A Computational Model of Autonomic Nervous System for Heart Rate Variability

Sajitha S Nair1, Minimol Balakrishnan2, Mini M G3
1Model Engg. College, 2Model Engineering College, 3Model Enginerring College


Abstract

Heart Rate Variability (HRV) is the subtle beat to beat change in heart rate. Autonomic Nervous System (ANS) does heart rate control by regulating the neurotransmitters, mainly Norepinephrine (NE) and Acetyl choline (Ach) from sympathetic and parasympathetic branches respectively. HRV analysis is a noninvasive tool for assessing the integrity of ANS. HRV changes are observed in the onset of not only heart disease but in a number of health conditions like sleep apnea, psychiatric disorders, diabetes, hypertension etc.
A mathematical model of ANS for heart rate variation is proposed in this study. An understanding of the relationship between ANS activities and heart rate change helps to identify biological changes associated with various diseases. This can lead to targeted diagnosis and therapy. Release of neurotransmitters, its interactions with the surroundings, and degradation are modeled. Interaction between sympathetic and vagal branches of ANS is modeled using standard Hill’s equation. Output of the model is in continuous time form; hence Fitzhugh Nagumo (FHN) model is used as the successive stage of proposed model to generate a discrete time heart beat interval series.

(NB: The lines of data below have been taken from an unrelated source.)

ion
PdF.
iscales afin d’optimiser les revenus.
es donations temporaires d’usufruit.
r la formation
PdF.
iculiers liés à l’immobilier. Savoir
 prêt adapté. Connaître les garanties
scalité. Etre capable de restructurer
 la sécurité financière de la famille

ECG data were recorded from a group of healthy individuals having balanced sympathetic and parasympathetic activities and analyzed using KUBIOS HRV tool kit for typical HRV parameters of time domain, frequency domain and nonlinear analysis. HRV signal was synthesized by the model for the same autonomic state and analyzed using the same methods employed for original ECG data. Calculated parameter values for the original and model synthesized data fall in the same range.